On our blue Earth, there are also green forest belts. A surprising more than 50 percent of the country of Estonia is forest, for instance. More than a third of those woodlands are currently protected.
Such forest richness and seeming protection in a country is a little unusual now, though. A new study from Finland's Aalto University, King's College London, and UV University of Amsterdam says that too much forest fell in the first 12 years of the 21st century, and that some of it was "protected" trees, and that a good portion was lost in association with agriculture. From 2000 to 2012, the team says, we lost 3 percent of the world's protected forest, 2.5 percent of its intact forest, and 1.5 percent of the protected intact forest, according to a release. The team's research was reported in Plos One.
No doubt about it, illegal logging has taken place. For instance, recently the United States' largest specialty retailer of hardwood flooring, Lumber Liquidators, pled guilty to buying wood from a company openly associated with illegal logging that buys wood from companies that log in one of Russia's most threatened temperate forests, home to Siberian tigers.

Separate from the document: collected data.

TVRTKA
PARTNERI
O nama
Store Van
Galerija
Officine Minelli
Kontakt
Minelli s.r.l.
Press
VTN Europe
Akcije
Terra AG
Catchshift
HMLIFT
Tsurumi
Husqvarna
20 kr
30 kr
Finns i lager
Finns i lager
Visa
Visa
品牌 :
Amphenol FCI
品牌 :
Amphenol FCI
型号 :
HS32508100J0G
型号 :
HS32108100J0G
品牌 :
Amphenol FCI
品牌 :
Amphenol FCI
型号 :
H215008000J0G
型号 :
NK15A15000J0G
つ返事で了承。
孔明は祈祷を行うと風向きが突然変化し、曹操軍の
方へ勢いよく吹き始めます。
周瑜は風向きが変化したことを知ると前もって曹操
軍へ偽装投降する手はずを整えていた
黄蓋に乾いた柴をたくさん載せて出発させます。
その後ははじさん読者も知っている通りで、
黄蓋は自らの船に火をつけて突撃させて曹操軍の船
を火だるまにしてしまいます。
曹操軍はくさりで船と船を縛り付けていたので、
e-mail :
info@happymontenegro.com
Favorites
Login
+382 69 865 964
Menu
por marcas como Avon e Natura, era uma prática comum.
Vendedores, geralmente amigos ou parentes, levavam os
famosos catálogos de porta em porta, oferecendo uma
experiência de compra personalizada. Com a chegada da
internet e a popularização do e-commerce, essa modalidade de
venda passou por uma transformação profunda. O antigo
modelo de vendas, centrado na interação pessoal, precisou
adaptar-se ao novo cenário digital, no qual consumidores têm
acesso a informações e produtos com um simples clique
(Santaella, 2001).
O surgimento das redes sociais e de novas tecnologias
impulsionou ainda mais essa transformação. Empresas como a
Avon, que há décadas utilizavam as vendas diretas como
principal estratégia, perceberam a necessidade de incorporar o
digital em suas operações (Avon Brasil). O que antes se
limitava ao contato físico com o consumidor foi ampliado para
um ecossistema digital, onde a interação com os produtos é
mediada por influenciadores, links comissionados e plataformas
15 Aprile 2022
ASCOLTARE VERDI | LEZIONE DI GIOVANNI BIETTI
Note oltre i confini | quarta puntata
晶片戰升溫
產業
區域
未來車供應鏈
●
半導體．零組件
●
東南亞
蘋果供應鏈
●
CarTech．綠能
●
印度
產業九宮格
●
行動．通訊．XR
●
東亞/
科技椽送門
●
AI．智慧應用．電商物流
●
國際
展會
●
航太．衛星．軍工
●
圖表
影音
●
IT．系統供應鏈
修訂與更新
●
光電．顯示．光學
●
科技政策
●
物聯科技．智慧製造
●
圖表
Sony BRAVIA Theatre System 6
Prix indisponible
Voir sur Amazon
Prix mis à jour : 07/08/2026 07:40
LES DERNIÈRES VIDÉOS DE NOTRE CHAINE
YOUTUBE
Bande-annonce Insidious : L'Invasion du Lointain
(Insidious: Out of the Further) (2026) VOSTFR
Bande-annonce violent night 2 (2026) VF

The Aalto University study used global remote sensing-based data on forest cover change, along with spatial datasets from around the world about protected areas and intact forests. With those, they found that in Australia, Oceania and North America, protected-forest loss was higher than 5 percent. Pretty significantly, in some areas of Central Asia, Africa and Europe, relative forest loss was at a higher rate within protected areas than outside of them, according to the release.
The good news is that in several countries of Southeast Asia and South America, protection at this point prevents forest loss to a significant extent.
The study findings included that protected-forest loss often happened in association with agricultural land use. But in contrast, losses in protected and intact forests also often occurred in areas with a high gross domestic product.